Comme il n’y a nullement à doutter que le Gouverneur Anglois, qui sera à Port Royal, fera tous ses efforts, soit par promesses ou par menaces, pour gaigner ou intimider les sauvages de l’Acadie affin de les attirer à son party, se servant pour cela des habitans mesme du Port Royal, pour leur porter des marchandises dans la proffondeur des bois, par ce que, estans connus des Sauvages, ils auront plus de facilité à avoir accès chez eux.

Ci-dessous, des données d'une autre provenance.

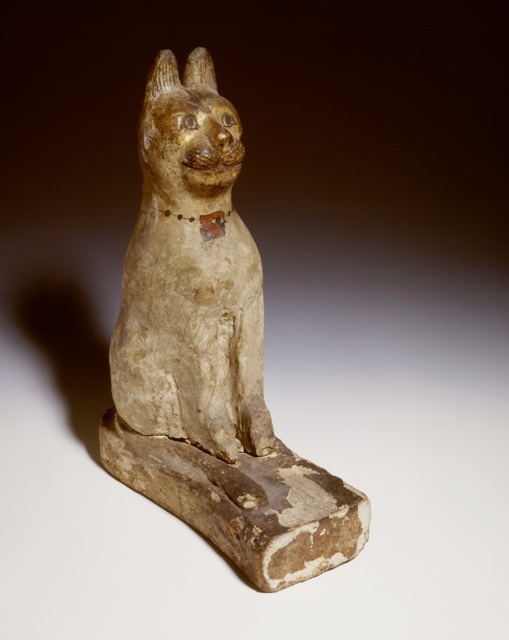 You are an archaeologist examining a 3D model of an ancient Egyptian statuette. The model has a coordinate system where the bottom left corner is the origin point. The archaeologist wants to place a small golden plaque at the exact center of the base. The matte beige cat statue at center is currently located at point 0.555, 0.413. What are the coordinates of the center of the base?

The center of the base would be at coordinates (254,320), as the base is rectangular and centered in the image. The matte beige cat statue at center is slightly offset from the center point, so the plaque should be placed at (254,320).

You are an archaeologist examining the ancient Egyptian statuette. You notice two objects labeled as matte beige cat statue at center and matte beige cat at center. Which one is taller?

The matte beige cat statue at center is taller than the matte beige cat at center. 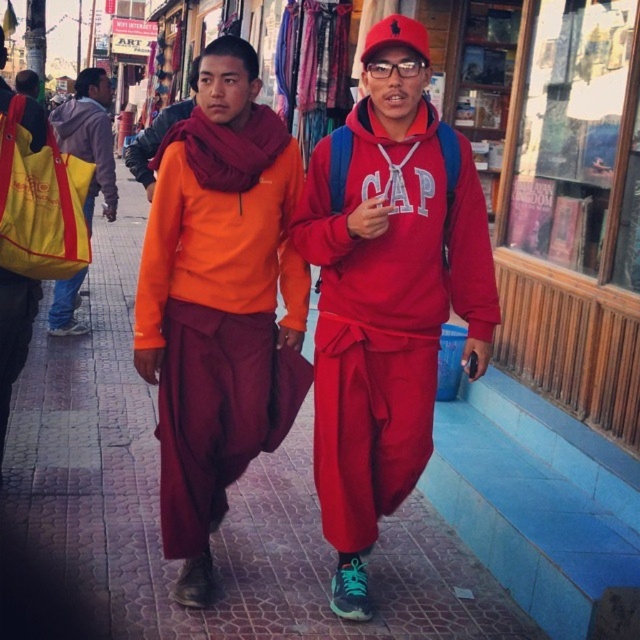 Is matte orange sweater at center smaller than maroon cotton robe at center?

No.

Is point (340, 608) closer to camera compared to point (173, 168)?

No, it is not.

What do you see at coordinates (387, 292) in the screenshot? This screenshot has width=640, height=640. I see `matte orange sweater at center` at bounding box center [387, 292].

Find the location of `matte orange sweater at center`. matte orange sweater at center is located at coordinates (387, 292).

Between point (168, 429) and point (324, 176), which one is positioned in front?

Point (168, 429)

Measure the distance between point (228, 300) and camera.

Point (228, 300) and camera are 2.81 meters apart.

Does point (161, 253) lie in front of point (330, 316)?

Yes, it is in front of point (330, 316).

Find the location of a particular element. maroon cotton robe at center is located at coordinates (220, 310).

Does maroon cotton robe at center have a lesser height compared to yellow fabric bag at left?

In fact, maroon cotton robe at center may be taller than yellow fabric bag at left.

Does maroon cotton robe at center have a greater width compared to yellow fabric bag at left?

Correct, the width of maroon cotton robe at center exceeds that of yellow fabric bag at left.

Is point (289, 224) closer to camera compared to point (67, 128)?

Yes, point (289, 224) is closer to viewer.

The image size is (640, 640). I want to click on maroon cotton robe at center, so click(x=220, y=310).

Nous, pour prévenir les suittes dangereuses qu’un pareil commerce pourrait produire, nous enjoignons au sieur baron de St-Castin de faire piller par les François et sauvages qui seront avec luy générallement tous les Anglois qui porteront de la marchandise dans la proffondeur des bois et dans les lieux de traitte, et, semblablement, les François du Port Royal et autres lieux de l’Accadie qui n’auront pas un ordre ou congé par escrit, signé de nous, faisant séparer sur l’heure les marchandises à tous les sauvages et françois qui seront avec luy et mesme s’il est possible à tous les villages sauvages de l’Accadie, et en cas de résistance de la part des Anglois et François faire main basse sur eux, espargnant néanmoins le sang tant qu’il sera possible et se contentant sy lesdits François ou Anglois ne se mettent point en deffense de les arrester prisonniers ou de nous les renvoyer, icy, d’abord que la saison le poura permettre.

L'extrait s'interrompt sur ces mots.